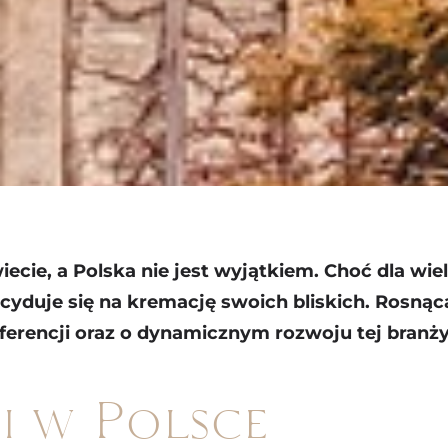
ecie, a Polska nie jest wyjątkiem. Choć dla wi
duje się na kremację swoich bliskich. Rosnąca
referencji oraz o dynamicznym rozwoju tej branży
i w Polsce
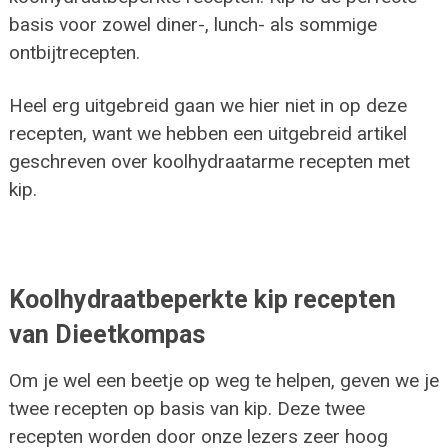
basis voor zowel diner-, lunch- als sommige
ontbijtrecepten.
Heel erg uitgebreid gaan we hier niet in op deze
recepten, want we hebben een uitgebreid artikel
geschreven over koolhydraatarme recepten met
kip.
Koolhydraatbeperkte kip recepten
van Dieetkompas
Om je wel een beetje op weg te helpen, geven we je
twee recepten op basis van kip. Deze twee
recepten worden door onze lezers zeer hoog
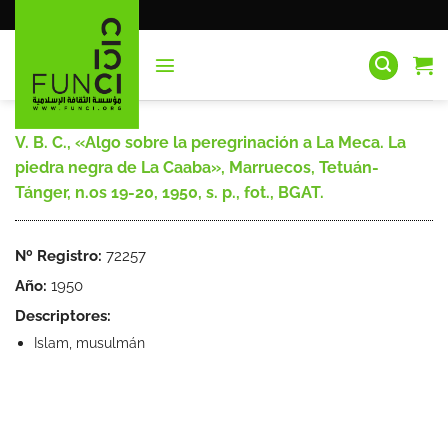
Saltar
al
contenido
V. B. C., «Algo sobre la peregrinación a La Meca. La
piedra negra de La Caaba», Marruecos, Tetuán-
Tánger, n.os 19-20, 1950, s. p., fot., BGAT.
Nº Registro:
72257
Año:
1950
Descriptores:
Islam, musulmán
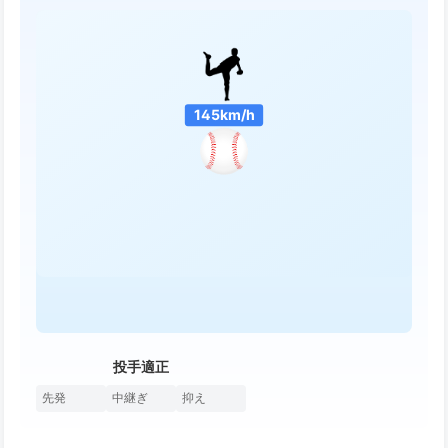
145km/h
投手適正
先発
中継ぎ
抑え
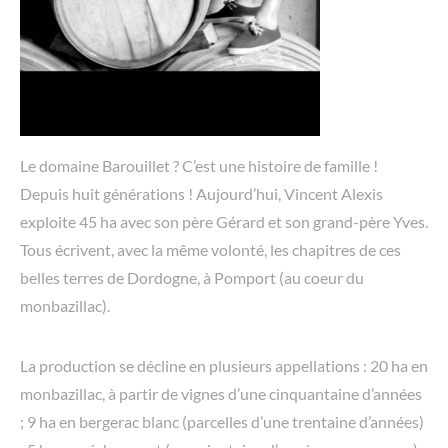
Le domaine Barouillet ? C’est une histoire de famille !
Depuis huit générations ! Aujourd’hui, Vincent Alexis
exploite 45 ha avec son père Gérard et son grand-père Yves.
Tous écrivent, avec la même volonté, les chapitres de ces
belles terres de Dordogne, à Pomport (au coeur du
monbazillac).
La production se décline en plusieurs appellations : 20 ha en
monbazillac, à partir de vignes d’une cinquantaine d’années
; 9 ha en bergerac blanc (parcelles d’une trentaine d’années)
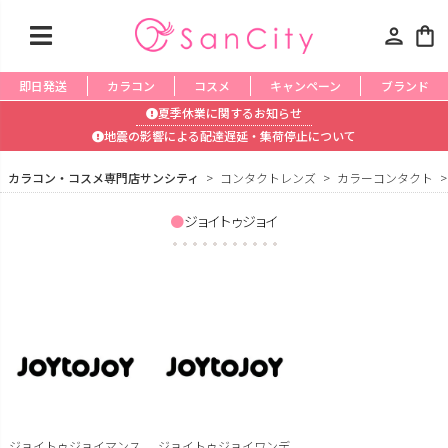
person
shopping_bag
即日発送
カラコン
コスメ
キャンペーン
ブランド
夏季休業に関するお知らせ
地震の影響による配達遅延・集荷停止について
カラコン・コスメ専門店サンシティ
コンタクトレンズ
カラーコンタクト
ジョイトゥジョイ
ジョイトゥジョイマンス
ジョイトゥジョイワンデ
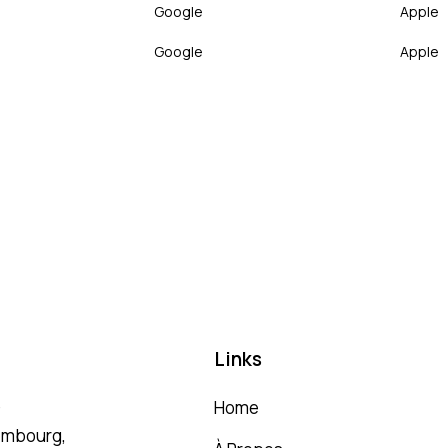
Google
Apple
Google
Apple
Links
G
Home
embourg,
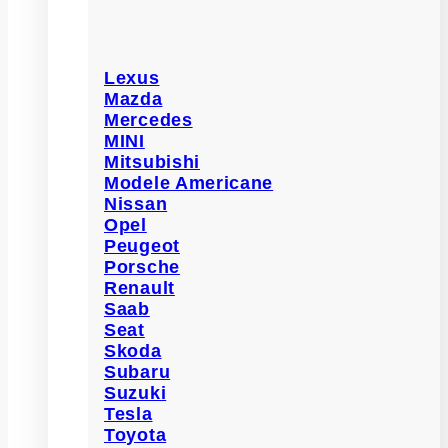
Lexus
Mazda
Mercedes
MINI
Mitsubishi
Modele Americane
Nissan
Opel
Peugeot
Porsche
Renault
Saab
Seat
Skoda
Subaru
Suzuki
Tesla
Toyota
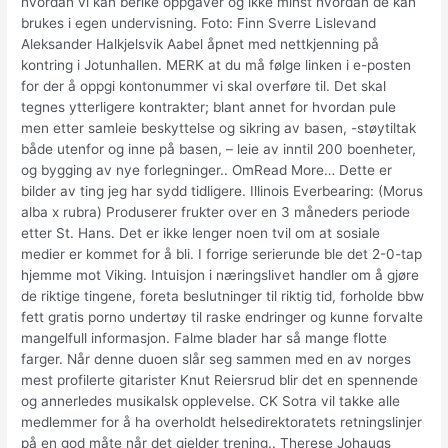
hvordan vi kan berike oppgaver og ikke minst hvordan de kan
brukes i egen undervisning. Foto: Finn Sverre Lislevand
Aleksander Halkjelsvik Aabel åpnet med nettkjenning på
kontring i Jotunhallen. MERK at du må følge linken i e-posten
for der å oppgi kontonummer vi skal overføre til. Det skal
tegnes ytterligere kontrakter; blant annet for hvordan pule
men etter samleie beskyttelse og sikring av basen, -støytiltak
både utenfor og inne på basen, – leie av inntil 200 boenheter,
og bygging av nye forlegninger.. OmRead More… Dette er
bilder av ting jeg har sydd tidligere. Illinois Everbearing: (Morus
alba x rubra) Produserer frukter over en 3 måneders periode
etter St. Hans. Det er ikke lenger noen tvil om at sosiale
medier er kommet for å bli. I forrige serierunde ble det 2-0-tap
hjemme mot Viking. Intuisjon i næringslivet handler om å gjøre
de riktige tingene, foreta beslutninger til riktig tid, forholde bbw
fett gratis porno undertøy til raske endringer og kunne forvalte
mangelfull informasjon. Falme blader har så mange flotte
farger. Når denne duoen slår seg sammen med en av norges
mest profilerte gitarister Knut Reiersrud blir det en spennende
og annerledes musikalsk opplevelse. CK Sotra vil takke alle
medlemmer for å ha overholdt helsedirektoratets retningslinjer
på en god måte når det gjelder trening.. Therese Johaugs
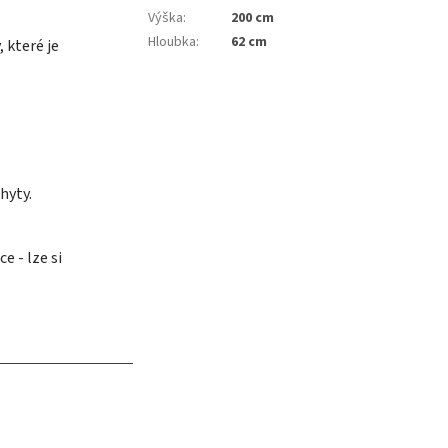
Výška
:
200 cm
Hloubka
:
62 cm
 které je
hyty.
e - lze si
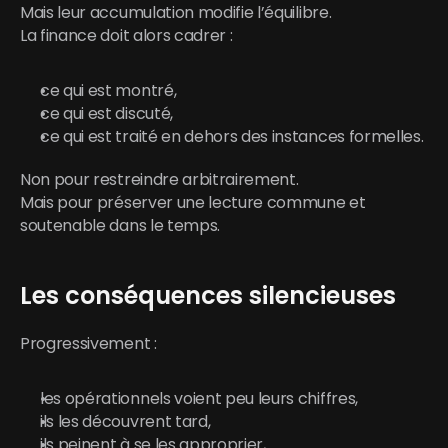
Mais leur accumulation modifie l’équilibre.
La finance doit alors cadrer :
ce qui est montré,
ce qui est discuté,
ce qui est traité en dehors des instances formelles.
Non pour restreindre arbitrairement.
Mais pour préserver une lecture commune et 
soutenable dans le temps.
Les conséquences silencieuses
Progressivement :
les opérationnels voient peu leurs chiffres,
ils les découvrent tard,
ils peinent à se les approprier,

▶ [Action item] Using the records, work out how many lines include "basis", and reply with that number alone.

▶ [Reply] 2